TASK DESCRIPTION → Retype the entries below exactly, and keep every picture out of your version.

[Page segmentation data]
== Segment start ==

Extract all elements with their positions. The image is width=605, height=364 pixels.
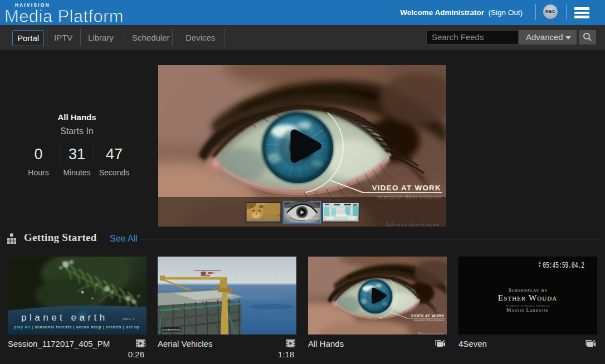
svg-text:VIDEO AT WORK: VIDEO AT WORK — [305, 218, 320, 220]
svg-text:DISC 4: DISC 4 — [123, 317, 135, 321]
svg-text:VIDEO AT WORK: VIDEO AT WORK — [372, 184, 441, 192]
svg-text:Screenplay by: Screenplay by — [509, 287, 548, 293]
svg-text:05:45:59.04.2: 05:45:59.04.2 — [543, 260, 584, 270]
svg-text:planet earth: planet earth — [21, 312, 108, 323]
svg-text:play all | seasonal forests: play all | seasonal forests | ocean deep… — [14, 325, 140, 329]
svg-text:Esther Wouda: Esther Wouda — [498, 293, 557, 302]
svg-text:OCEANEERING: OCEANEERING — [162, 328, 181, 331]
svg-text:Martin Lodewijk: Martin Lodewijk — [506, 307, 548, 313]
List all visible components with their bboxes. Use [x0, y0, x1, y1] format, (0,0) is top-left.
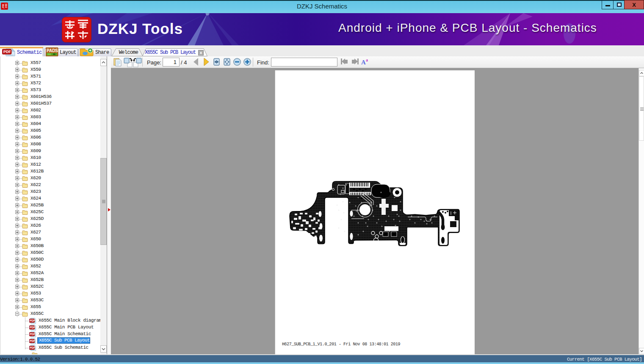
svg-text:A: A: [361, 59, 366, 66]
svg-text:PDF: PDF: [30, 333, 35, 336]
svg-text:PADS: PADS: [47, 48, 58, 53]
svg-text:PDF: PDF: [30, 326, 35, 329]
svg-text:PDF: PDF: [30, 339, 35, 342]
svg-text:a: a: [366, 58, 368, 62]
svg-text:PDF: PDF: [3, 50, 11, 54]
svg-text:PDF: PDF: [30, 319, 35, 322]
svg-text:PDF: PDF: [30, 346, 35, 349]
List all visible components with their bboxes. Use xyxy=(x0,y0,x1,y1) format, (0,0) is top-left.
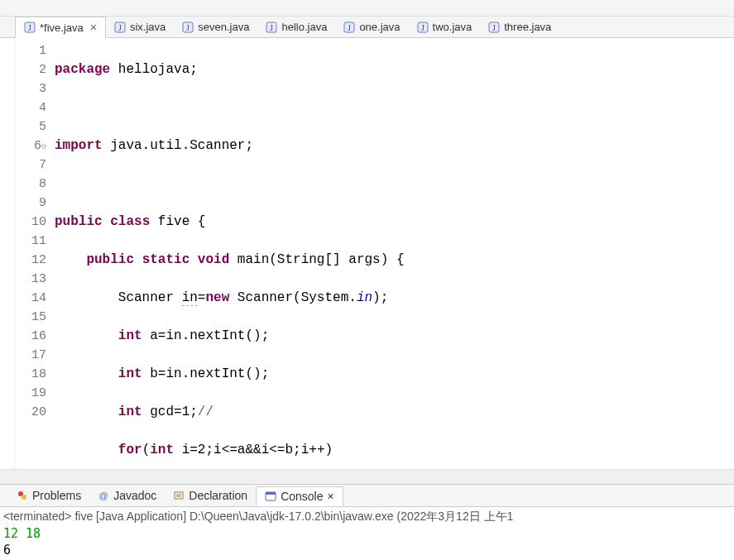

== Segment end ==

RESULT →
Extract all elements with their positions. The image is width=605, height=364 pixels.
svg-text:VIDEO AT WORK: VIDEO AT WORK — [305, 218, 320, 220]
svg-text:DISC 4: DISC 4 — [123, 317, 135, 321]
svg-text:VIDEO AT WORK: VIDEO AT WORK — [372, 184, 441, 192]
svg-text:Screenplay by: Screenplay by — [509, 287, 548, 293]
svg-text:05:45:59.04.2: 05:45:59.04.2 — [543, 260, 584, 270]
svg-text:planet earth: planet earth — [21, 312, 108, 323]
svg-text:play all | seasonal forests: play all | seasonal forests | ocean deep… — [14, 325, 140, 329]
svg-text:Esther Wouda: Esther Wouda — [498, 293, 557, 302]
svg-text:OCEANEERING: OCEANEERING — [162, 328, 181, 331]
svg-text:Martin Lodewijk: Martin Lodewijk — [506, 307, 548, 313]
List all visible components with their bboxes. Use [x0, y0, x1, y1] format, (0,0) is top-left.
svg-text:A: A: [361, 59, 366, 66]
svg-text:PDF: PDF: [30, 333, 35, 336]
svg-text:PADS: PADS: [47, 48, 58, 53]
svg-text:PDF: PDF: [30, 326, 35, 329]
svg-text:PDF: PDF: [30, 339, 35, 342]
svg-text:a: a: [366, 58, 368, 62]
svg-text:PDF: PDF: [3, 50, 11, 54]
svg-text:PDF: PDF: [30, 319, 35, 322]
svg-text:PDF: PDF: [30, 346, 35, 349]
List all visible components with their bboxes. Use xyxy=(x0,y0,x1,y1) format, (0,0) is top-left.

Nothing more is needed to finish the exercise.